▼

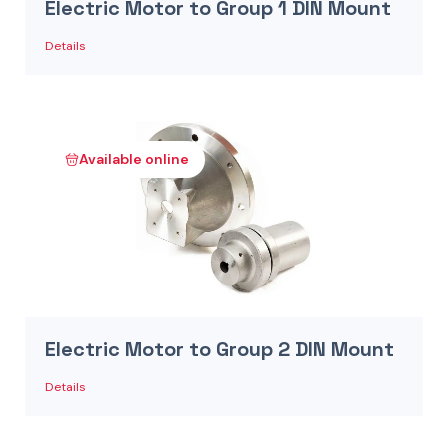
Electric Motor to Group 1 DIN Mount
Details
Available online
Electric Motor to Group 2 DIN Mount
Details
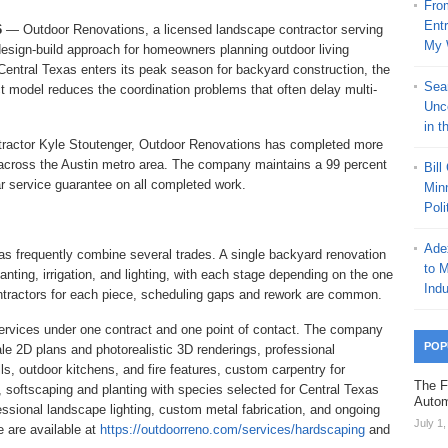
Fro
Ent
6
— Outdoor Renovations, a licensed landscape contractor serving
My 
s design-build approach for homeowners planning outdoor living
entral Texas enters its peak season for backyard construction, the
Sea
 model reduces the coordination problems that often delay multi-
Unc
in t
ractor Kyle Stoutenger, Outdoor Renovations has completed more
 across the Austin metro area. The company maintains a 99 percent
Bill
ar service guarantee on all completed work.
Minn
Poli
Ade
as frequently combine several trades. A single backyard renovation
to 
nting, irrigation, and lighting, with each stage depending on the one
Indu
ntractors for each piece, scheduling gaps and rework are common.
services under one contract and one point of contact. The company
POP
e 2D plans and photorealistic 3D renderings, professional
ls, outdoor kitchens, and fire features, custom carpentry for
The F
 softscaping and planting with species selected for Central Texas
Autom
fessional landscape lighting, custom metal fabrication, and ongoing
July 1
 are available at
https://outdoorreno.com/services/hardscaping
and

▲

> _Prompt_
Every entry above is to be set down exactly; the pictures are to be left out.

> _Answer for the task_
Electric Motor to Group 1 DIN Mount
Details
Available online
Electric Motor to Group 2 DIN Mount
Details
Fro
Ent
6
— Outdoor Renovations, a licensed landscape contractor serving
My 
s design-build approach for homeowners planning outdoor living
entral Texas enters its peak season for backyard construction, the
Sea
 model reduces the coordination problems that often delay multi-
Unc
in t
ractor Kyle Stoutenger, Outdoor Renovations has completed more
 across the Austin metro area. The company maintains a 99 percent
Bill
ar service guarantee on all completed work.
Minn
Poli
Ade
as frequently combine several trades. A single backyard renovation
to 
nting, irrigation, and lighting, with each stage depending on the one
Indu
ntractors for each piece, scheduling gaps and rework are common.
services under one contract and one point of contact. The company
POP
e 2D plans and photorealistic 3D renderings, professional
ls, outdoor kitchens, and fire features, custom carpentry for
The F
 softscaping and planting with species selected for Central Texas
Autom
fessional landscape lighting, custom metal fabrication, and ongoing
July 1
 are available at
https://outdoorreno.com/services/hardscaping
and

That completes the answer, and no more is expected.